Thoughts (P): ideas or thoughts are usually associated with the emotions we feel. Thus, for example, the thought associated with anger has to do with believing that something is unfair or not being able to do something we want, while in sadness it is having lost something important to us. The verb we usually use is “think”. If our child is ashamed, we can say: you think you are not up to the level of your classmates (present) o you might think that everyone will laugh at you (future).

Actions (A): in the narrative it is essential that we make explicit the conduct or behavior that was carried out or that can be carried out. Here we can use any verb. Some examples would be: that’s why you pushed your sister (past), you don’t want to play with Juan (present) o you probably want to run away (future).

Once we have briefly seen the four elements of the SEPA model, we will see an example of a coherent, respectful and child-empowering narrative proposal. In the park, Lucas has not wanted to share his favorite toy with his friend Nacho. The moment Nacho approaches to ask him and Lucas doesn’t let him, Nacho feels very angry and is tempted to attack him.
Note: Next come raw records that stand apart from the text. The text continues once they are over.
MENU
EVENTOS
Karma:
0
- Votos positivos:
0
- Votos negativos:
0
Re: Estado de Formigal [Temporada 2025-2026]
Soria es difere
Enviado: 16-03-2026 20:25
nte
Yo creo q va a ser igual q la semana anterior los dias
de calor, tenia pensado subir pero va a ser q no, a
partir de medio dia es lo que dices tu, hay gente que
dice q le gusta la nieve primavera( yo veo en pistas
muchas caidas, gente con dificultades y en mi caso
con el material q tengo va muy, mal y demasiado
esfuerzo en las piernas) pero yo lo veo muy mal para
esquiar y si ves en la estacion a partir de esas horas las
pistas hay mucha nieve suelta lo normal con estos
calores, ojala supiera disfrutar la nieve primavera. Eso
At first, it is essential to connect with the emotion that Nacho feels, in addition to putting ourselves at his height and looking into his eyes, to later give him a narrative. There are many explanations that would help us redirect Nacho but here I present one: “Nacho, you feel a lot of anger (emotion) because your friend Lucas doesn’t want to leave you the toy. That is why you notice that your heart is beating very fast, you have shortness of breath and your arms are tense (sensation). It is normal that you think that it is unfair that Lucas does not let you (thought) and that’s why you’ve tried to push him and throw sand at him (action) “. Remember that a narrative cannot be given until the child is calm enough.

The elaboration of narratives in our day to day is something that requires practice and training. It doesn’t come out the first time. It takes effort and perseverance but it’s worth it. Remember that narratives can be done in any tense (past, present and future) and the four elements (sensations, emotions, thoughts and actions) can be made explicit in any order, it does not have to always follow the same disposition. And to finish, the three requirements to be able to implement the connect and redirect strategy would be the following: look unconditionally at your child, remain calm (as much as you can) and, lastly, in case you cannot You alone ask for help.

Rafa warrior He is a psychologist and a doctor of Education. Director of Darwin Psychologists. Member of the Spanish Society of Psychosomatic Medicine and Psychotherapy. Author of the books “Emotional education and attachment. Practical guidelines for managing emotions at home and in the classroom” (2018), “Stories for emotional development from attachment theory” (2019), “How to stimulate the child’s brain”(2020) and“Educate in the bond” (2020).